> [Data listing]:

▼

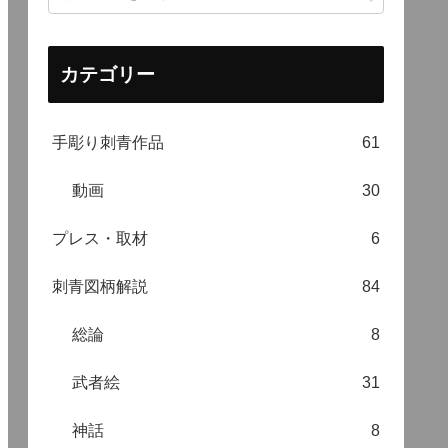
カテゴリー
手彫り刺青作品
61
動画
30
プレス・取材
6
刺青図柄解説
84
総論
8
武者絵
31
神話
8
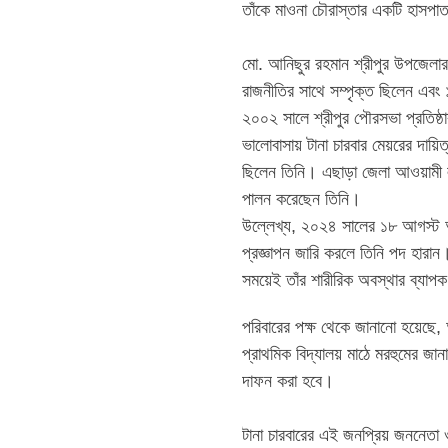
তাঁকে মাওনা চৌরাস্তার একটি হাসপা
‎মো. আনিছুর রহমান শ্রীপুর উপজেলার
রাজনীতির সাথে সম্পৃক্ত ছিলেন এবং
২০০২ সালে শ্রীপুর পৌরসভা প্রতিষ্
ভালোবাসায় টানা চারবার মেয়রের দায়ি
ছিলেন তিনি। এছাড়া জেলা আওয়ামী লীগে
পালন করেছেন তিনি।
‎​উল্লেখ্য, ২০২৪ সালের ১৮ আগস্ট
প্রজ্ঞাপন জারি করলে তিনি পদ হারা
সময়েই তাঁর শারীরিক অবস্থার ব্যা
‎পরিবারের পক্ষ থেকে জানানো হয়েছে
প্রাথমিক বিদ্যালয় মাঠে মরহুমের জ
দাফন করা হবে।
‎​টানা চারবারের এই জনপ্রিয় জননেতা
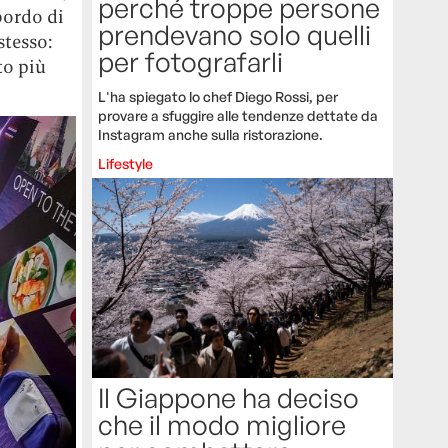
perché troppe persone
bordo di
prendevano solo quelli
stesso:
per fotografarli
to più
L'ha spiegato lo chef Diego Rossi, per
provare a sfuggire alle tendenze dettate da
Instagram anche sulla ristorazione.
Lifestyle
Il Giappone ha deciso
che il modo migliore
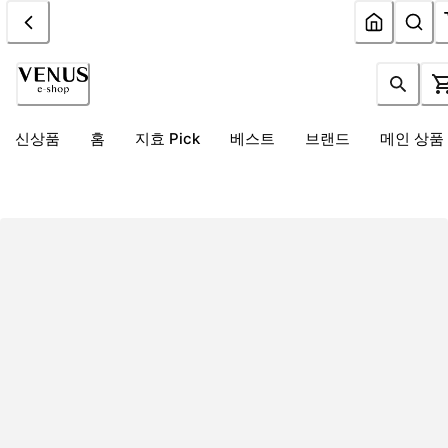
신상품
홈
지효 Pick
베스트
브랜드
메인 상품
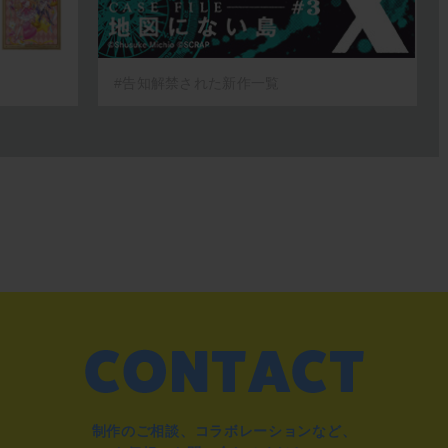
#告知解禁された新作一覧
制作のご相談、コラボレーションなど、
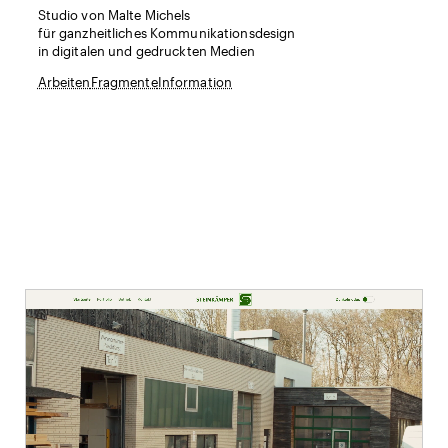
Studio von Malte Michels
für ganzheitliches Kommunikationsdesign
in digitalen und gedruckten Medien
Arbeiten
Fragmente
Information
Tischlerei Steinkämper
Gestaltung und Umsetzung einer Webseite
zurück
Raster
Dunkelmodus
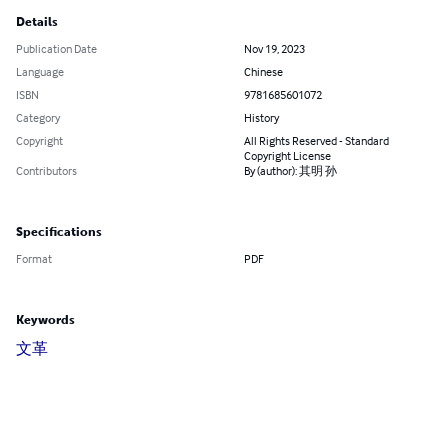
Details
Publication Date
Nov 19, 2023
Language
Chinese
ISBN
9781685601072
Category
History
Copyright
All Rights Reserved - Standard
Copyright License
Contributors
By (author): 其明 孙
Specifications
Format
PDF
Keywords
文革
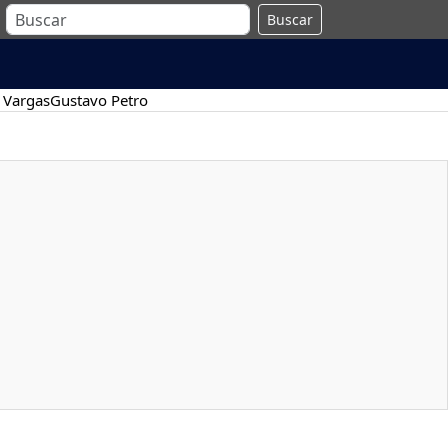
Buscar
 Vargas
Gustavo Petro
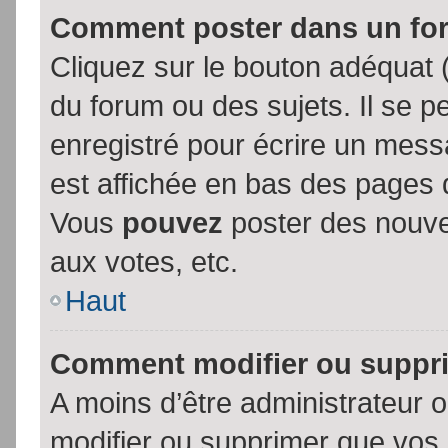
Comment poster dans un fo
Cliquez sur le bouton adéquat
du forum ou des sujets. Il se p
enregistré pour écrire un mess
est affichée en bas des pages 
Vous
pouvez
poster des nouve
aux votes, etc.
Haut
Comment modifier ou suppr
A moins d’être administrateur
modifier ou supprimer que vo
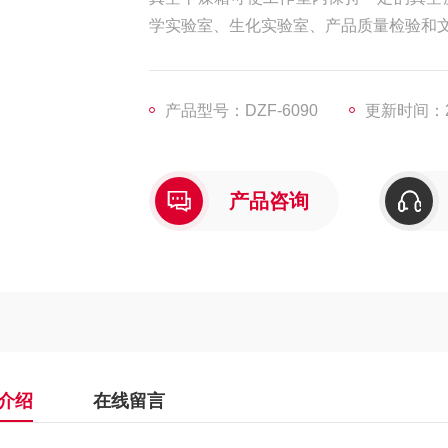
学实验室、生化实验室、产品质量检验和
产品型号：DZF-6090
更新时间：20
产品咨询
介绍
在线留言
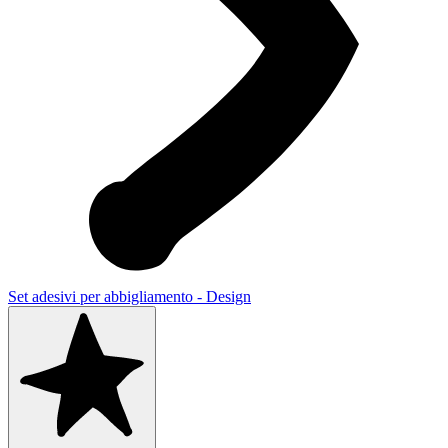
Set adesivi per abbigliamento - Design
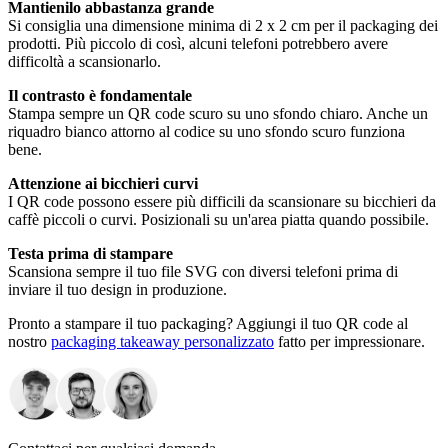
Mantienilo abbastanza grande
Si consiglia una dimensione minima di 2 x 2 cm per il packaging dei
prodotti. Più piccolo di così, alcuni telefoni potrebbero avere
difficoltà a scansionarlo.
Il contrasto è fondamentale
Stampa sempre un QR code scuro su uno sfondo chiaro. Anche un
riquadro bianco attorno al codice su uno sfondo scuro funziona
bene.
Attenzione ai bicchieri curvi
I QR code possono essere più difficili da scansionare su bicchieri da
caffè piccoli o curvi. Posizionali su un'area piatta quando possibile.
Testa prima di stampare
Scansiona sempre il tuo file SVG con diversi telefoni prima di
inviare il tuo design in produzione.
Pronto a stampare il tuo packaging? Aggiungi il tuo QR code al
nostro
packaging takeaway personalizzato
fatto per impressionare.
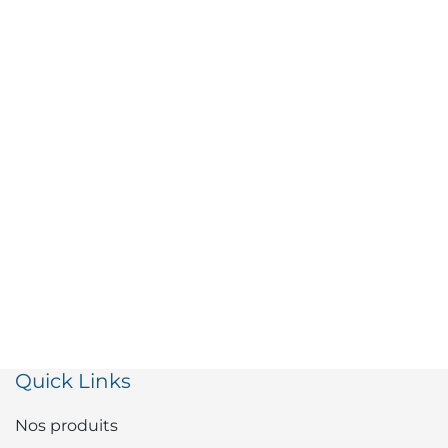
Quick Links
Nos produits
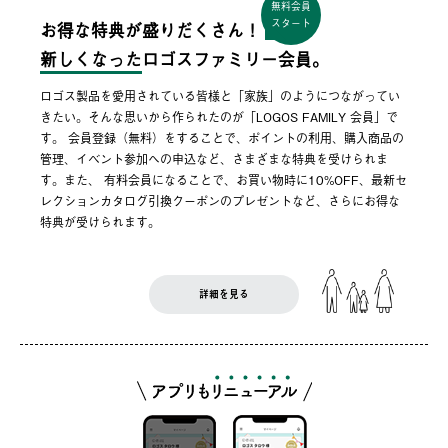
無料会員
スタート
お得な特典が盛りだくさん！
新しくなった
ロゴスファミリー会員。
ロゴス製品を愛用されている皆様と「家族」のようにつながってい
きたい。そんな思いから作られたのが「LOGOS FAMILY 会員」で
す。 会員登録（無料）をすることで、ポイントの利用、購入商品の
管理、イベント参加への申込など、さまざまな特典を受けられま
す。また、 有料会員になることで、お買い物時に10%OFF、最新セ
レクションカタログ引換クーポンのプレゼントなど、さらにお得な
特典が受けられます。
詳細を見る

▲

Repeat the data verbatim through the "Mantienilo abbastanza grande" line, no pictures.

カテゴリー
手彫り刺青作品
61
動画
30
プレス・取材
6
刺青図柄解説
84
総論
8
武者絵
31
神話
8
তাঁকে মাওনা চৌরাস্তার একটি হাসপা
‎মো. আনিছুর রহমান শ্রীপুর উপজেলার
রাজনীতির সাথে সম্পৃক্ত ছিলেন এবং
২০০২ সালে শ্রীপুর পৌরসভা প্রতিষ্
ভালোবাসায় টানা চারবার মেয়রের দায়ি
ছিলেন তিনি। এছাড়া জেলা আওয়ামী লীগে
পালন করেছেন তিনি।
‎​উল্লেখ্য, ২০২৪ সালের ১৮ আগস্ট
প্রজ্ঞাপন জারি করলে তিনি পদ হারা
সময়েই তাঁর শারীরিক অবস্থার ব্যা
‎পরিবারের পক্ষ থেকে জানানো হয়েছে
প্রাথমিক বিদ্যালয় মাঠে মরহুমের জ
দাফন করা হবে।
‎​টানা চারবারের এই জনপ্রিয় জননেতা
perché troppe persone
bordo di
prendevano solo quelli
stesso:
per fotografarli
to più
L'ha spiegato lo chef Diego Rossi, per
provare a sfuggire alle tendenze dettate da
Instagram anche sulla ristorazione.
Lifestyle
Il Giappone ha deciso
che il modo migliore
신상품
홈
지효 Pick
베스트
브랜드
메인 상품
#告知解禁された新作一覧
制作のご相談、コラボレーションなど、
Studio von Malte Michels
für ganzheitliches Kommunikationsdesign
in digitalen und gedruckten Medien
Arbeiten
Fragmente
Information
Tischlerei Steinkämper
Gestaltung und Umsetzung einer Webseite
zurück
Raster
Dunkelmodus
Details
Publication Date
Nov 19, 2023
Language
Chinese
ISBN
9781685601072
Category
History
Copyright
All Rights Reserved - Standard
Copyright License
Contributors
By (author): 其明 孙
Specifications
Format
PDF
Keywords
文革
Buscar
 Vargas
Gustavo Petro
Comment poster dans un fo
Cliquez sur le bouton adéquat
du forum ou des sujets. Il se p
enregistré pour écrire un mess
est affichée en bas des pages 
Vous
pouvez
poster des nouve
aux votes, etc.
Haut
Comment modifier ou suppr
A moins d’être administrateur
modifier ou supprimer que vo
学实验室、生化实验室、产品质量检验和
产品型号：DZF-6090
更新时间：20
产品咨询
介绍
在线留言
Set adesivi per abbigliamento - Design
Mantienilo abbastanza grande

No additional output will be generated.